- [EXERCISE AIM]:
Look for the string "visas" in the data below, and copy each line that holds it.

- [INPUT MATERIAL]:
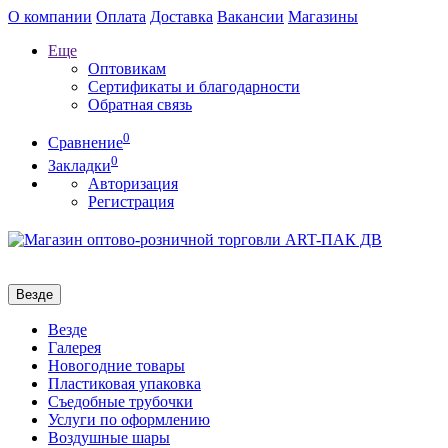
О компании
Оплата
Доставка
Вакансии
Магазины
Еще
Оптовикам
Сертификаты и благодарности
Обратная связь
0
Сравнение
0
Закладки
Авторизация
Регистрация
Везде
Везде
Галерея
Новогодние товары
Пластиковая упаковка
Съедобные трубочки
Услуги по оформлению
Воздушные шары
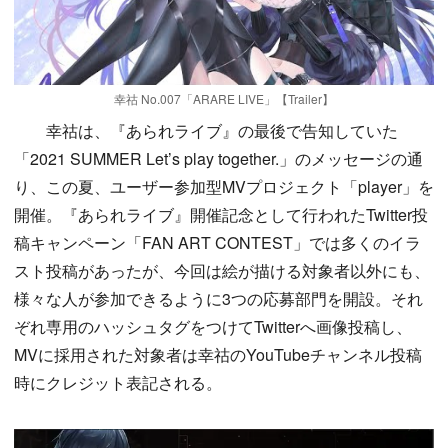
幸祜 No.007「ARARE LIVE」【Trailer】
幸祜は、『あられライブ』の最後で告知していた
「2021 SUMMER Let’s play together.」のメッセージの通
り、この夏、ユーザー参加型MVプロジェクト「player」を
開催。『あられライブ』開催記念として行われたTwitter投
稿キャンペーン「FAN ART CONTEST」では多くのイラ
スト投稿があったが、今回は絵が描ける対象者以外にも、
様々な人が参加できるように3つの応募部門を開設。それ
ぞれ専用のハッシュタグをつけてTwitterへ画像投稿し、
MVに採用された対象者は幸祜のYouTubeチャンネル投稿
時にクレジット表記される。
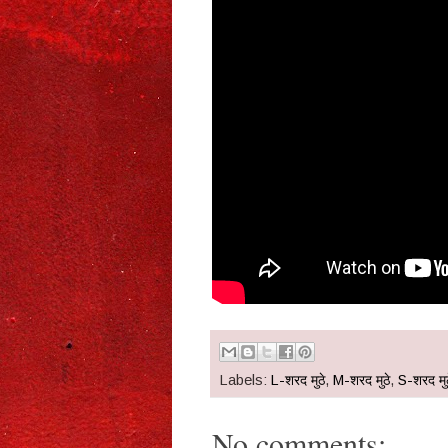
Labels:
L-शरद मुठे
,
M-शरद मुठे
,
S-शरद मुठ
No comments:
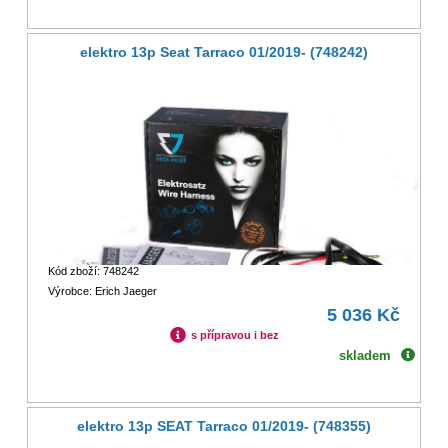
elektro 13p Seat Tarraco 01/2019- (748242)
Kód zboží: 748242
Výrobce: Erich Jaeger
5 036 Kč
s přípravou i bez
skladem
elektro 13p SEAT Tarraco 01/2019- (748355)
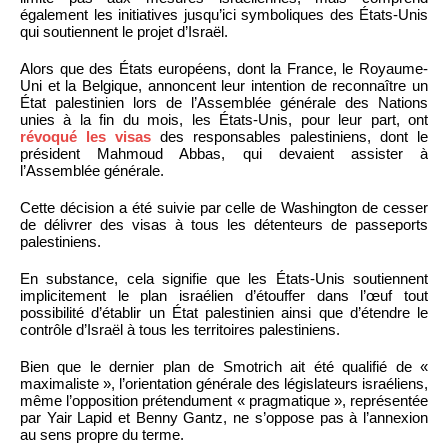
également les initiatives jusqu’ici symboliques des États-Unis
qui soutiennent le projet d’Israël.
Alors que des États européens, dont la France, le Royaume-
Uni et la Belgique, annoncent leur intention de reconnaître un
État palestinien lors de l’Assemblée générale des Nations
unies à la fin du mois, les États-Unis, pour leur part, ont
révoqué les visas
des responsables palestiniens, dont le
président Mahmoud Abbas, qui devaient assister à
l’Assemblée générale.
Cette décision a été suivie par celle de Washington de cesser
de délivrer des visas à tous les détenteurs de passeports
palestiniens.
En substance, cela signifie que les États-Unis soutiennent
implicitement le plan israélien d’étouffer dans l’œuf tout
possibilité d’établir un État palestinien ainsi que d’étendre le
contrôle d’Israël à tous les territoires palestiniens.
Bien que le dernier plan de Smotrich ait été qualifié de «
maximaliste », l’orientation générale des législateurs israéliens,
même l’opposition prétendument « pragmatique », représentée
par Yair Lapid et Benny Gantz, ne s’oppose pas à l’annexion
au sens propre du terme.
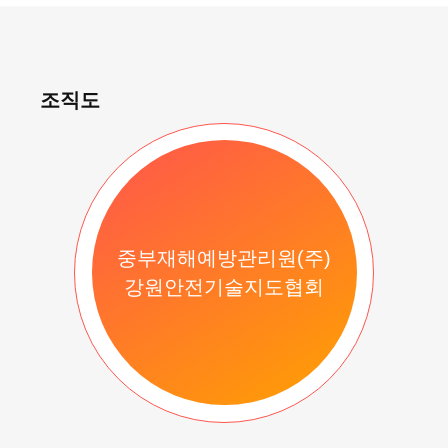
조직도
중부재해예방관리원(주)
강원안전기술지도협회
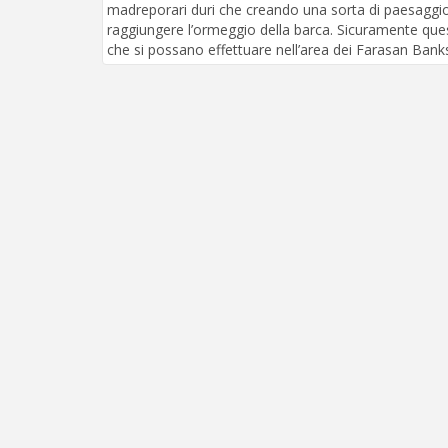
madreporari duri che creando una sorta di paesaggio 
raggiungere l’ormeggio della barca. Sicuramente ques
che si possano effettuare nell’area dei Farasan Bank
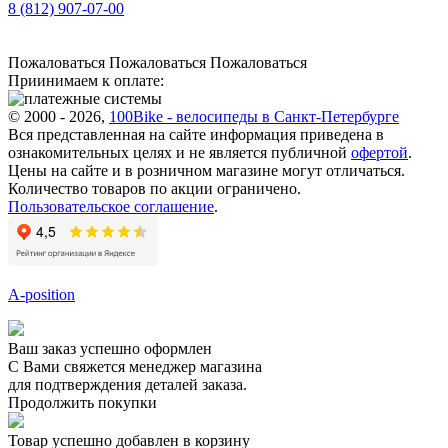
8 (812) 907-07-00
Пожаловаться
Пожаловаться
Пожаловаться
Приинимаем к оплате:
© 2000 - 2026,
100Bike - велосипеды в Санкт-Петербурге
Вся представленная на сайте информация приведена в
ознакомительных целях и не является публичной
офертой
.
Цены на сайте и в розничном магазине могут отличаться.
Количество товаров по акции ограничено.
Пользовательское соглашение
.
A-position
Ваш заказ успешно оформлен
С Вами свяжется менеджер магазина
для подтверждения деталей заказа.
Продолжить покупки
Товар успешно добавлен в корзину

---

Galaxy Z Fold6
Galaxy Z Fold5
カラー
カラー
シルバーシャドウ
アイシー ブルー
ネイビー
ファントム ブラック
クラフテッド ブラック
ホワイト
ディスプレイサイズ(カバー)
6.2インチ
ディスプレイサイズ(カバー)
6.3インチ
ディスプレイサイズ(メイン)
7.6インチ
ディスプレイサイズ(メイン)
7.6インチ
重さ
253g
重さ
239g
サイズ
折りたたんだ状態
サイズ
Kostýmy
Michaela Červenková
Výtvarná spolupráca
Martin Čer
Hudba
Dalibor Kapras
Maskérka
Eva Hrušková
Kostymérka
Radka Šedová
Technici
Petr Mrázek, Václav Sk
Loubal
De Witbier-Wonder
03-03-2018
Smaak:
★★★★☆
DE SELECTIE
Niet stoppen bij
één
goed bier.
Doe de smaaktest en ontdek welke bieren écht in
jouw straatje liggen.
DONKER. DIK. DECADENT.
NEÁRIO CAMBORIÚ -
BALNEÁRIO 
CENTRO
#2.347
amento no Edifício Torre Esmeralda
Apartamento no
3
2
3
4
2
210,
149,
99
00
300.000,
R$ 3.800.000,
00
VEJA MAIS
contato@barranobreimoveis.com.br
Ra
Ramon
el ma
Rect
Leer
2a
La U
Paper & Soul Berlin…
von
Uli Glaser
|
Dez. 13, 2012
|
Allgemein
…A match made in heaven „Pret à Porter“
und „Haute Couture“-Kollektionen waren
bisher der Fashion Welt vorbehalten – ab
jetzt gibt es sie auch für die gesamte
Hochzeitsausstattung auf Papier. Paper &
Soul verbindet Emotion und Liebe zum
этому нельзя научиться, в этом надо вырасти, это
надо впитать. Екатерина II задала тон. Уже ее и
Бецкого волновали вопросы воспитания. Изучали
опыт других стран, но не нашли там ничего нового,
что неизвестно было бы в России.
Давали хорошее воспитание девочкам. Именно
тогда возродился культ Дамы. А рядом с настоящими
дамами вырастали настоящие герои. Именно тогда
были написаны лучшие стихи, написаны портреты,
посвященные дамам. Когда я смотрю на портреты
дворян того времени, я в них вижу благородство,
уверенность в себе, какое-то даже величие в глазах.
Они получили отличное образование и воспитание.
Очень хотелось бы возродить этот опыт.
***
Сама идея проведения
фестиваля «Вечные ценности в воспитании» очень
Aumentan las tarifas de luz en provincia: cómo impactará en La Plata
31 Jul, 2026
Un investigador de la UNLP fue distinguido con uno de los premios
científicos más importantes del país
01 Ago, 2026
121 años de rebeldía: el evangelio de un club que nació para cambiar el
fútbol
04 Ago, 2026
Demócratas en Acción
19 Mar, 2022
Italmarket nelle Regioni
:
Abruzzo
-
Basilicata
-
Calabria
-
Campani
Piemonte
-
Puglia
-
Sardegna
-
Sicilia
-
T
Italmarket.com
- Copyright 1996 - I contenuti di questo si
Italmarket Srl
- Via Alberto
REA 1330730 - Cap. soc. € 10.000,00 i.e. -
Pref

- [EXERCISE SOLUTION]:
révoqué les visas
de délivrer des visas à tous les détenteurs de passeports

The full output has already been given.